(Stored records)
┌──

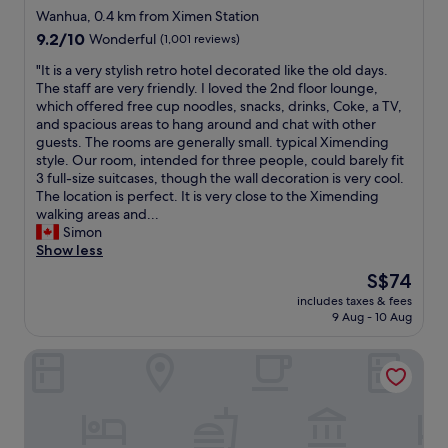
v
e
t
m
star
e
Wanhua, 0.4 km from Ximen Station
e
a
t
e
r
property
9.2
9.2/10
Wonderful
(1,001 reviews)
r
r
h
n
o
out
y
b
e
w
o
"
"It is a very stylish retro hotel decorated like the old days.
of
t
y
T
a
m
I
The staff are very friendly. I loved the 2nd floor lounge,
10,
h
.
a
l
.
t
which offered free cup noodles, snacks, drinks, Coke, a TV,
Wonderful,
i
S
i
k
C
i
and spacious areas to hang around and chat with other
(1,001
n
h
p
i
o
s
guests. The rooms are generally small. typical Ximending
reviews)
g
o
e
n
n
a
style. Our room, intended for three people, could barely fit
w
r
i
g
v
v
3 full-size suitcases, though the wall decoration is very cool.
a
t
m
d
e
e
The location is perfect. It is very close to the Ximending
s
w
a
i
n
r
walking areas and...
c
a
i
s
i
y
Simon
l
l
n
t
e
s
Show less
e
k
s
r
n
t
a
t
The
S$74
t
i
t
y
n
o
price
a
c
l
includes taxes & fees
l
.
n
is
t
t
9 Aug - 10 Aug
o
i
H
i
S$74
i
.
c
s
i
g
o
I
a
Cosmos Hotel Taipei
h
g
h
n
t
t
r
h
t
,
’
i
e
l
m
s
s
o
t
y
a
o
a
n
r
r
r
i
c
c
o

└──
┌──

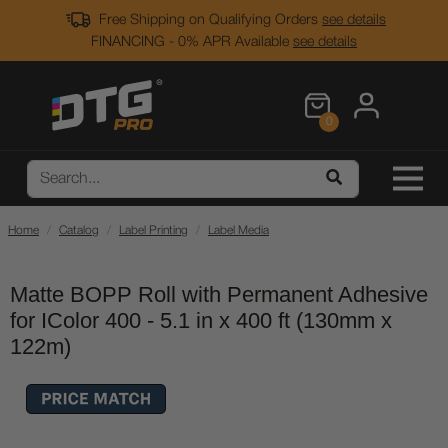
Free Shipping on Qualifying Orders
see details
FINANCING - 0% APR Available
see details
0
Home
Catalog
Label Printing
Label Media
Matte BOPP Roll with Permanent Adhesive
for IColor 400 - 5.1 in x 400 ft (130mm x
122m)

└──
┌──

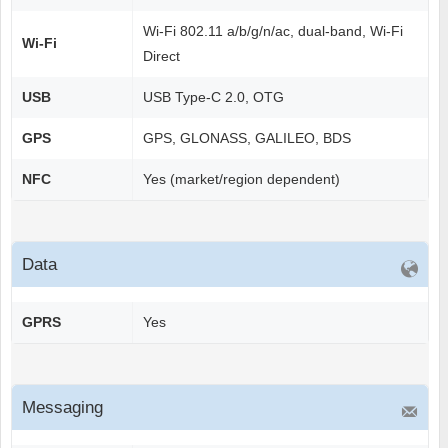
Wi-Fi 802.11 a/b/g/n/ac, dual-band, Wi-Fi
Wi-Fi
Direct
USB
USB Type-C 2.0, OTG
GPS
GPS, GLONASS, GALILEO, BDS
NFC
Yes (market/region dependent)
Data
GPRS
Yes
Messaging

└──

• **WORK INSTRUCTION**
Lines containing the word "very" are to be tallied across the entries above; give only the resulting count.

• **EXPECTED ANSWER**
4